What is required
Down to the last line, transcribe the records verbatim and exclude the images.

------ Recorded data ------

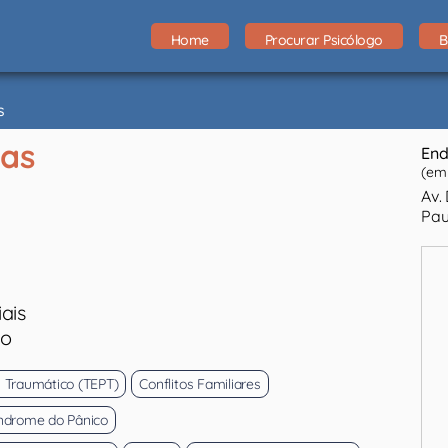
Home
Procurar Psicólogo
B
s
tas
End
(em 
Av. 
Pau
ais
eo
s Traumático (TEPT)
Conflitos Familiares
índrome do Pânico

------

Response
Home
Procurar Psicólogo
B
s
tas
End
(em 
Av. 
Pau
ais
eo
s Traumático (TEPT)
Conflitos Familiares
índrome do Pânico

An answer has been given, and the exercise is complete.